With these skills and trials, CAP helps prepare cadets for their future. Cadet Airman Christian Rave, a senior at Carlmont, shares a similar sentiment. He has the goal of going to the Air Force Academy and CAP has helped him align to those goals.

“[CAP] has shown me that I have the capability to follow [leaders] and be in a military-style environment. It has also allowed me to explore aerospace concepts which I hope to explore further at the academy. Finally, it has given me a good basis with values like leadership and respect,” Rave said.

Although Rave is pursuing his goals to go to the Air Force Academy, cadets are not required to go into the military.

In fact, Cadet Lieutenant Colonel Tyler Beal, a junior in college, is pursuing a civilian job.

“I am a third-year student at UC Berkeley studying history, with my ultimate goal being in education. As a result of my experiences with Encampment, I feel ready to tackle the challenges presented before me in pursuing my goals,” Beal said.

Encampment is a modified Air Force basic training camp and in 2019, Beal was the cadet commander for the California Summer Encampment. Cadets come from all over the state to go through a week of intense training. Beal said that Encampment teaches cadets about followership, cadet and military life, and most importantly, teamwork. California’s Encampment program gives cadets skills to change themselves as a cadet and in their everyday lives.

Preston Kwok

As the Encampment cadet commander, Beal’s job was to lead almost 300 cadets and over 60 cadre, also known as staff members. His choice of taking on this significant responsibility was to give the cadets a life-changing experience like he experienced when he was a student at Encampment.

“I remember seeing Encampment as this daunting obstacle and unsure of whether or not I would be able to make it through to the end. However, I left Encampment with a newfound sense of confidence, and it ultimately set me down the path to where I am today. I can safely say that Encampment changed my life, and I wanted to provide that same opportunity for others,” Beal said.

While Encampment may be tough both physically and mentally, it is one of many ways Civil Air Patrol has positively affected students.

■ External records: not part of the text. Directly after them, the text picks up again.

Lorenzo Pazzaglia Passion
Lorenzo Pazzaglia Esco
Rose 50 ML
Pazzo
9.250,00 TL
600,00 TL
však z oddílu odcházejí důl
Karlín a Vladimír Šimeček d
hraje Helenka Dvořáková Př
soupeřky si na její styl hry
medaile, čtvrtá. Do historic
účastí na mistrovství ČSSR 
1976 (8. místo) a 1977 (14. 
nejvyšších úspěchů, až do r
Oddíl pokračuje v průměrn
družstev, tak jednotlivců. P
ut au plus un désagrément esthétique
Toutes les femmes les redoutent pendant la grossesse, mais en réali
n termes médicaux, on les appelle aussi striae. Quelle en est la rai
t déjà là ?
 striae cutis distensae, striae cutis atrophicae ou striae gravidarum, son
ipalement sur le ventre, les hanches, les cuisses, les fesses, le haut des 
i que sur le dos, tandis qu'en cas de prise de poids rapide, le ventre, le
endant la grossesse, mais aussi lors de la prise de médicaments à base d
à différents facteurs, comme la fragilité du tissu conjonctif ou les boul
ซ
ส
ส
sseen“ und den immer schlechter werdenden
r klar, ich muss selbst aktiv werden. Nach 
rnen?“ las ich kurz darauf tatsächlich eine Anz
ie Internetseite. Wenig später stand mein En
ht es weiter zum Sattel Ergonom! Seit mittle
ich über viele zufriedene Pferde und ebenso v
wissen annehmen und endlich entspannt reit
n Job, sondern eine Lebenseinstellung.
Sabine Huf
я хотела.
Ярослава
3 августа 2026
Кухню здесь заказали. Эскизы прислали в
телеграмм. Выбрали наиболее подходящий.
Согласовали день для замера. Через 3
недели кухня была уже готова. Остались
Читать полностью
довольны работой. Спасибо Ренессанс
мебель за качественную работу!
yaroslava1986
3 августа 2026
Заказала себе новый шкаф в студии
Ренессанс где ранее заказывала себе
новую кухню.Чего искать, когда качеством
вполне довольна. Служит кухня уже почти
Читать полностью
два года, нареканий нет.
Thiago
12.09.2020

This especially goes for the Encampment honor cadet, Cadet Staff Sergeant Bijan Zarrinkhameh, a sophomore.

“Encampment overall has taught me discipline, leadership, and responsibility. It also taught me how to work with a team. It has affected my future career by showing [me] that I [can] thrive,” Zarrinkhameh said.

All these achievements wouldn’t come without the support of senior members. Senior members are anyone over 18 years of age and they have greater responsibilities such as being a squadron commander.

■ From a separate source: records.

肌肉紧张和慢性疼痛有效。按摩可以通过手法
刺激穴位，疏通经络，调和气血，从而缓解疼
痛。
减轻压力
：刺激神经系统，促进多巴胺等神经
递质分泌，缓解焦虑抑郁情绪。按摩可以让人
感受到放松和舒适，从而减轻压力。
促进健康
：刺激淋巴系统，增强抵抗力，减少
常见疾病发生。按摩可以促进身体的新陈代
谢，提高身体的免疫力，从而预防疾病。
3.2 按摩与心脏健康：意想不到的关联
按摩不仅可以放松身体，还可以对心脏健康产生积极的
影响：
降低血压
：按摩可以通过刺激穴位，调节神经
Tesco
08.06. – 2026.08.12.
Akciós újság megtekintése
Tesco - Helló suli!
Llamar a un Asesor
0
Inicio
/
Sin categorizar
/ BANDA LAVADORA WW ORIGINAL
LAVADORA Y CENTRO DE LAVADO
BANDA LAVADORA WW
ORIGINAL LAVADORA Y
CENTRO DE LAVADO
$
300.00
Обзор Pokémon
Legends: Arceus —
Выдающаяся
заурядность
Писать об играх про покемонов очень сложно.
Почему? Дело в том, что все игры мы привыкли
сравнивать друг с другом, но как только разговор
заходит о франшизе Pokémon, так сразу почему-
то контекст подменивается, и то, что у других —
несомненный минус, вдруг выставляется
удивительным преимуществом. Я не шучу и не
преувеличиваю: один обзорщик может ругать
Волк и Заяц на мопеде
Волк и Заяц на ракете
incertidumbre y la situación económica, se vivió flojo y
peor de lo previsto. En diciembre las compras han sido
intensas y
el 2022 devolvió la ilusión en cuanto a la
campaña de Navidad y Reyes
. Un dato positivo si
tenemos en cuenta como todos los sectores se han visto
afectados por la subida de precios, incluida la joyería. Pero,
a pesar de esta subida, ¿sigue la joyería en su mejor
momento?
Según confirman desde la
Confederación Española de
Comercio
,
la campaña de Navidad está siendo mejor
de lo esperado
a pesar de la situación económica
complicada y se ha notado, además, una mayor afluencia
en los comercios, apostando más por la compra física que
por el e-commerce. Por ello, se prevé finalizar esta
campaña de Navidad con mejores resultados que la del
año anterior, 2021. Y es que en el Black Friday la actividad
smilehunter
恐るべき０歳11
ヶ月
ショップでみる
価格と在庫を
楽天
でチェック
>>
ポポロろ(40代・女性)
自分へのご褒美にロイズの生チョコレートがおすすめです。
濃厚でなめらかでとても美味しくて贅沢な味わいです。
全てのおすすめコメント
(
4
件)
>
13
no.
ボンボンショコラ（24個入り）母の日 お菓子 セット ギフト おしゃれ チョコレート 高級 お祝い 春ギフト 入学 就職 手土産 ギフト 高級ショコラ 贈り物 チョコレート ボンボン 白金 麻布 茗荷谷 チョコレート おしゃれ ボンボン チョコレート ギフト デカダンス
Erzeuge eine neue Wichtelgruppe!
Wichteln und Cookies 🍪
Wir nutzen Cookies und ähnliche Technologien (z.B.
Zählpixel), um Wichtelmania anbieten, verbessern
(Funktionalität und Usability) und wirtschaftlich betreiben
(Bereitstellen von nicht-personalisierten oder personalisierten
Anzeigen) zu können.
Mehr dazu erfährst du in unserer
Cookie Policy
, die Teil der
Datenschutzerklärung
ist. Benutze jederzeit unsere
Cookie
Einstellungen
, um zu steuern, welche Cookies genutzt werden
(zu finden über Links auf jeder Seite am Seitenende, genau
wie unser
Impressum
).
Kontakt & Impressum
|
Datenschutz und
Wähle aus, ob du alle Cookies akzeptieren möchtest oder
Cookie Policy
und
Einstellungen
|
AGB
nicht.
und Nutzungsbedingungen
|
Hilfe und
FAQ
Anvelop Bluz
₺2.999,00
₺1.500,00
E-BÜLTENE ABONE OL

First Lieutenant Stephen Collins is a squadron commander for the West Bay Composite Squadron 192. While his responsibilities are great in number, such as finance, administration, and public affairs, the position is fulfilling.

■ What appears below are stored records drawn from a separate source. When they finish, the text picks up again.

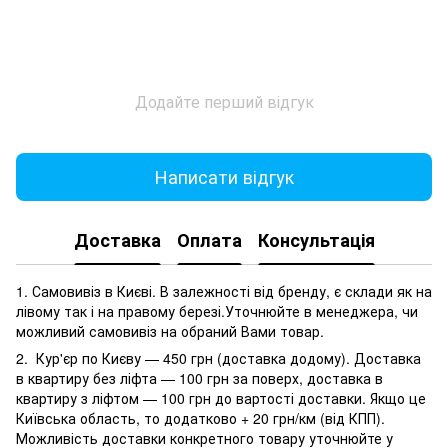
Додайте перший відгук
Написати відгук
Доставка
Оплата
Консультація
1. Самовивіз в Києві. В залежності від бренду, є склади як на
лівому так і на правому березі.Уточнюйте в менеджера, чи
можливий самовивіз на обраний Вами товар.
2. Кур'єр по Києву — 450 грн (доставка додому). Доставка
в квартиру без ліфта — 100 грн за поверх, доставка в
квартиру з ліфтом — 100 грн до вартості доставки. Якщо це
Київська область, то додатково + 20 грн/км (від КПП).
Можливість доставки конкретного товару уточнюйте у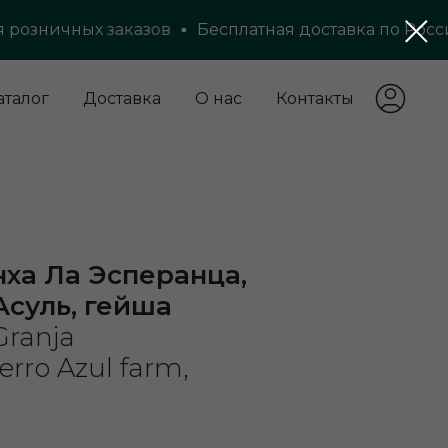
зничных заказов
Бесплатная доставка по России о
аталог
Доставка
О нас
Контакты
ха Ла Эсперанца,
суль, гейша
Granja
erro Azul farm,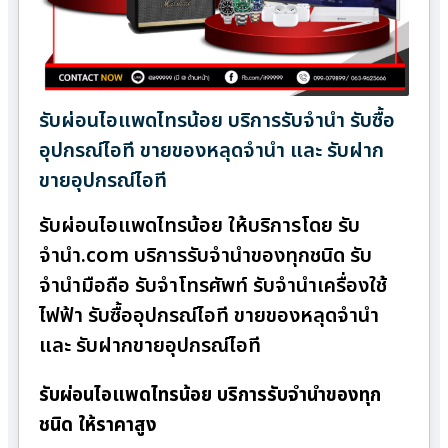
รับผ่อนไอแพดไทรน้อย บริการรับจำนำ รับซื้อ
อุปกรณ์ไอที ขายของหลุดจำนำ และ รับฝาก
ขายอุปกรณ์ไอที
รับผ่อนไอแพดไทรน้อย ให้บริการโดย รับ
จํานํา.com บริการรับจำนำของทุกชนิด รับ
จำนำมือถือ รับจำโทรศัพท์ รับจำนำเครื่องใช้
ไฟฟ้า รับซื้ออุปกรณ์ไอที ขายของหลุดจำนำ
และ รับฝากขายอุปกรณ์ไอที
รับผ่อนไอแพดไทรน้อย บริการรับจำนำของทุก
ชนิด ให้ราคาสูง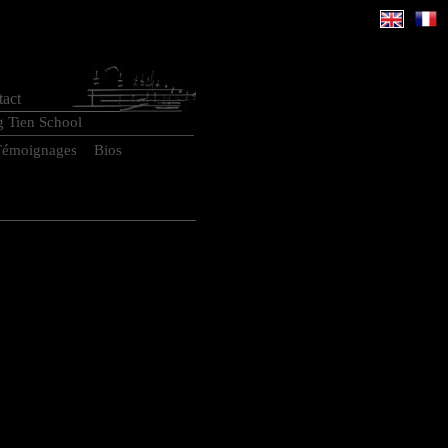
act
g Tien School
Témoignages
Bios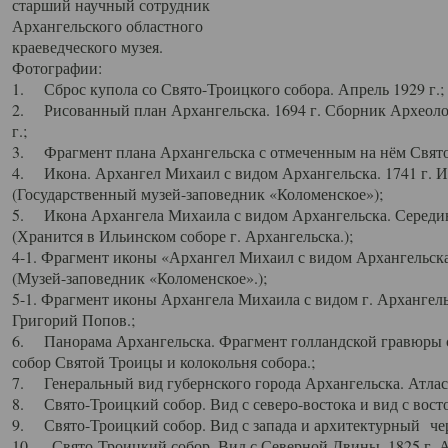
старший научный сотрудник
Архангельского областного
краеведческого музея.
Фотографии:
1. Сброс купола со Свято-Троицкого собора. Апрель 1929 г.;
2. Рисованный план Архангельска. 1694 г. Сборник Археолог
г.;
3. Фрагмент плана Архангельска с отмеченным на нём Свято
4. Икона. Архангел Михаил с видом Архангельска. 1741 г. 
(Государственный музей-заповедник «Коломенское»);
5. Икона Архангела Михаила с видом Архангельска. Середин
(Хранится в Ильинском соборе г. Архангельска.);
4-1. Фрагмент иконы «Архангел Михаил с видом Архангельска
(Музей-заповедник «Коломенское».);
5-1. Фрагмент иконы Архангела Михаила с видом г. Архангель
Григорий Попов.;
6. Панорама Архангельска. Фрагмент голландской гравюры с
собор Святой Троицы и колокольня собора.;
7. Генеральный вид губернского города Архангельска. Атлас 
8. Свято-Троицкий собор. Вид с северо-востока и вид с восто
9. Свято-Троицкий собор. Вид с запада и архитектурный чер
10. Свято-Троицкий собор. Вид с Северной Двины. 1825 г. А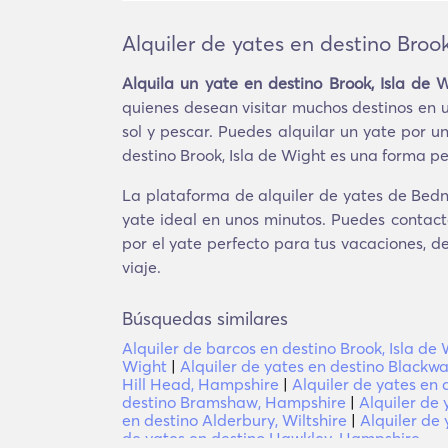
Alquiler de yates en destino Brook
Alquila un yate en destino Brook, Isla de 
quienes desean visitar muchos destinos en u
sol y pescar. Puedes alquilar un yate por u
destino Brook, Isla de Wight es una forma pe
La plataforma de alquiler de yates de BednB
yate ideal en unos minutos. Puedes contact
por el yate perfecto para tus vacaciones, d
viaje.
Búsquedas similares
Alquiler de barcos en destino Brook, Isla de
Wight
|
Alquiler de yates en destino Blackw
Hill Head, Hampshire
|
Alquiler de yates en
destino Bramshaw, Hampshire
|
Alquiler de
en destino Alderbury, Wiltshire
|
Alquiler de
de yates en destino Hawkley, Hampshire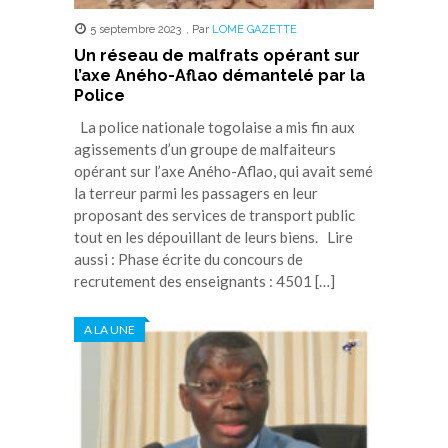
5 septembre 2023
,
Par
LOME GAZETTE
Un réseau de malfrats opérant sur
l’axe Aného-Aflao démantelé par la
Police
La police nationale togolaise a mis fin aux
agissements d’un groupe de malfaiteurs
opérant sur l’axe Aného-Aflao, qui avait semé
la terreur parmi les passagers en leur
proposant des services de transport public
tout en les dépouillant de leurs biens. Lire
aussi : Phase écrite du concours de
recrutement des enseignants : 4501 […]
A LA UNE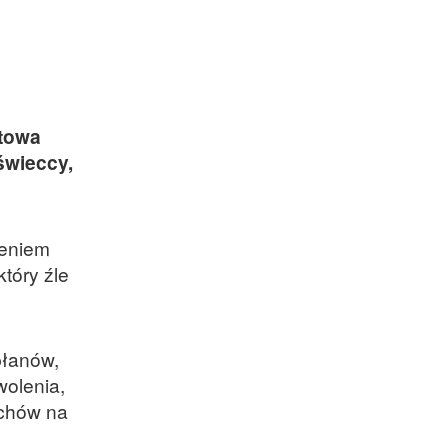
towa
świeccy,
zeniem
tóry źle
płanów,
wolenia,
archów na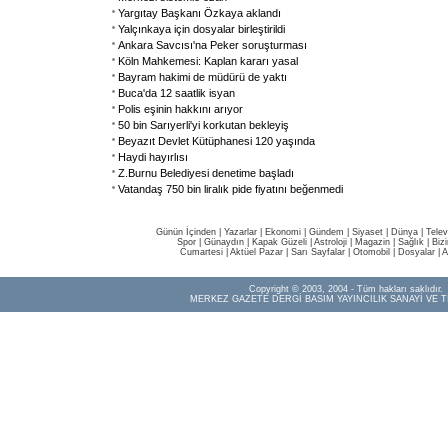
Yargıtay Başkanı Özkaya aklandı
Yalçınkaya için dosyalar birleştirildi
Ankara Savcısı'na Peker soruşturması
Köln Mahkemesi: Kaplan kararı yasal
Bayram hakimi de müdürü de yaktı
Buca'da 12 saatlik isyan
Polis eşinin hakkını arıyor
50 bin Sarıyerli'yi korkutan bekleyiş
Beyazıt Devlet Kütüphanesi 120 yaşında
Haydi hayırlısı
Z.Burnu Belediyesi denetime başladı
Vatandaş 750 bin liralık pide fiyatını beğenmedi
Günün İçinden
|
Yazarlar
|
Ekonomi
|
Gündem
|
Siyaset
|
Dünya |
Telev
Spor
|
Günaydın
|
Kapak Güzeli
|
Astroloji
|
Magazin
|
Sağlık
|
Biz
Cumartesi
|
Aktüel Pazar
|
Sarı Sayfalar
|
Otomobil
|
Dosyalar
|
A
Copyright © 2003, 2004 - Tüm hakları saklıdır.
MERKEZ GAZETE DERGİ BASIM YAYINCILIK SANAYİ VE T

“Being a unit commander is very rewarding, in terms of the challenges one must overcome and the satisfaction when the outcomes are positive. I like to see my team succeed and see myself as [being helpful to] the squadron members,” Collins said.

These effective results come about through many skill sets of a commander. The former squadron commander for Squadron 192, First Lieutenant Cale Dunlap, describes his thoughts on the skill sets of a successful squadron commander.

“A squadron commander has to have effective leadership and communication skills in order to get their members to do things they may not necessarily want to do but for the good of the unit […] I like to think the really good commanders can read a member, figure out what they’re good at, and get them into the right role to be successful and fulfilled in the organization,” Dunlap said.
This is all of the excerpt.